I met George on the flight. He was someone, who in a self confessing moment, revealed that he was a very important man from Ghana. The fact that we were all travelling economy class did not seem to faze him. He sat in his pink suit; and the photo does not do justice to the level of pinkness of his suit, his self confidence and presence was simply incredible. What was slightly more startling was the fact that my taxi driver was also from Ghana, and had moved to the US some 20 years ago, and one of the occupants in the taxi, Sue from Huddersfield, was born in the very same village as the taxi driver, just some 2 years before he was born.
And equably incredibly, it seems in the UK our GPs are going on strike this week. Given my recent blogs about my personal experiences with my GP, I am not sure anyone will really notice. What I find incredible is that the BMA in its infinite wisdom has chosen National Carers Week to take strike action. It seems to me a blindingly stupid week to take such action.
The National Carers Week celebrates and recognises the contribution the UK’s 6 million unpaid carers make to those they care for, and to the communities they are part of. Incredibly some 10% of the total UK population are carers. There are 1.9 million people caring for more than 20 hours per week and 1.25 million care for more than 50 hours per week. Women are more likely to be carers than men. There are 3.4 million female carers (58% of carers) and nearly 2.5 million male carers (42%). Most carers (5.7 million) are aged over 18 and the peak age for caring is 50 to 59. More than one in five people aged 50-59 (1.5 million across the UK) are providing some unpaid care. There are 174,995 young people under the age of 18 who provide care, 13,029 of these provide care for 50 hours or more per week.

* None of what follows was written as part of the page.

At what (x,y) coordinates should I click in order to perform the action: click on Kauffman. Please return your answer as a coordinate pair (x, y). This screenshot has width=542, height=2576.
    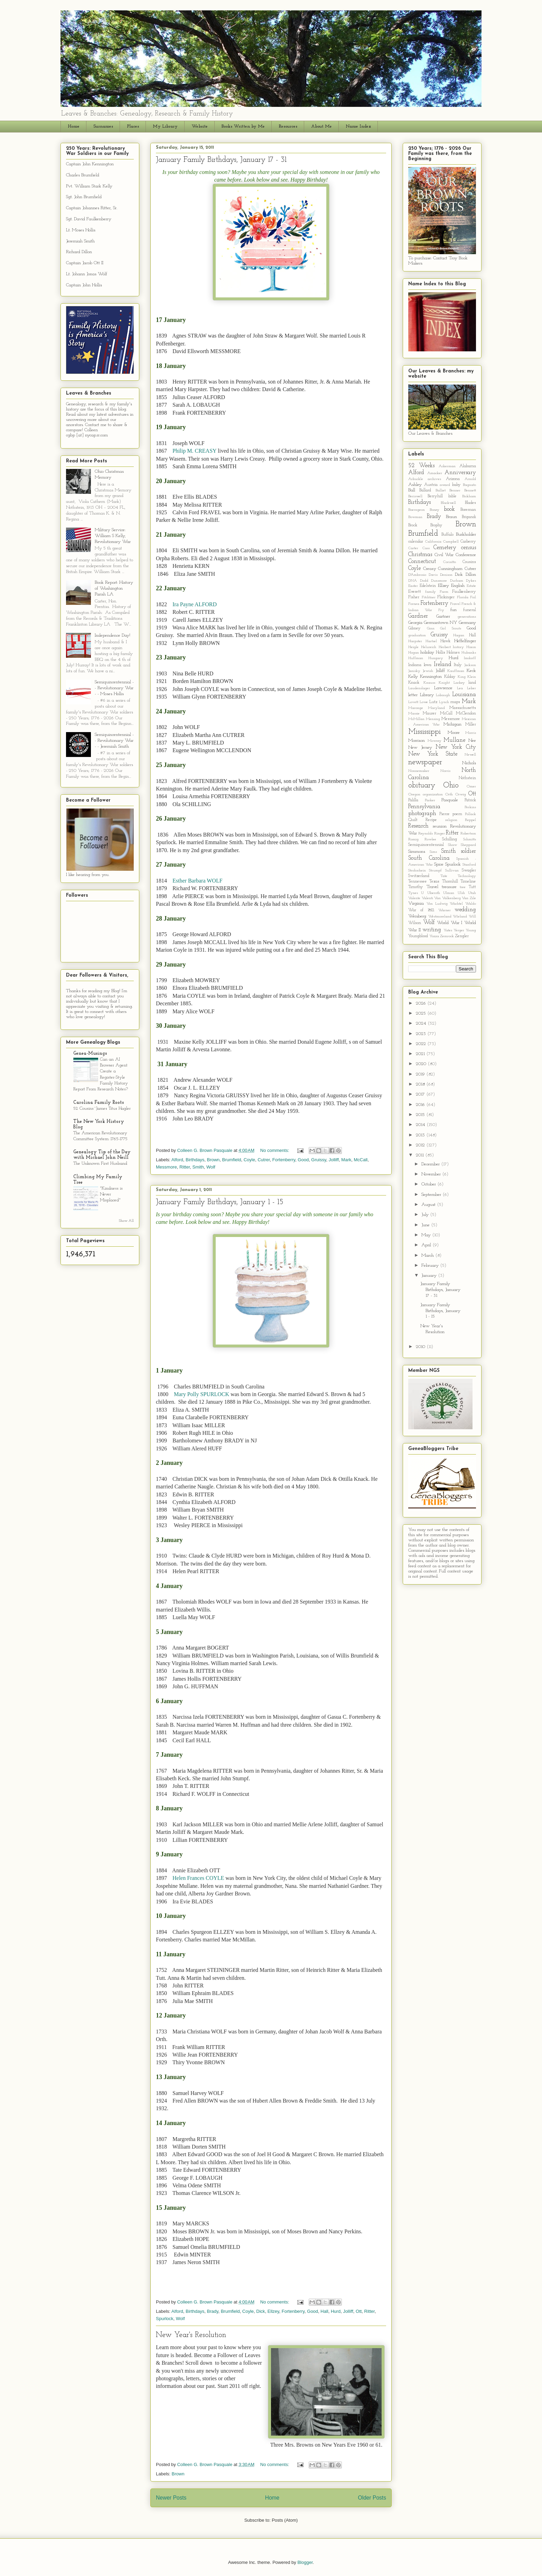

The only time I get to see films these days is when I fly. The notion of the power a contribution from carers can make to our sense of community was reinforced yesterday when I watched the film, entitled the Best Exotic Marigold Hotel for the elderly and the beautiful. It is an absolutely wonderful film. For those of you who have not yet seen this, I would urge you to go on Amazon (or other internet film providers) and purchase it. And for those of you who have seen it, well I can reassure you I have no intention of moving to India just yet!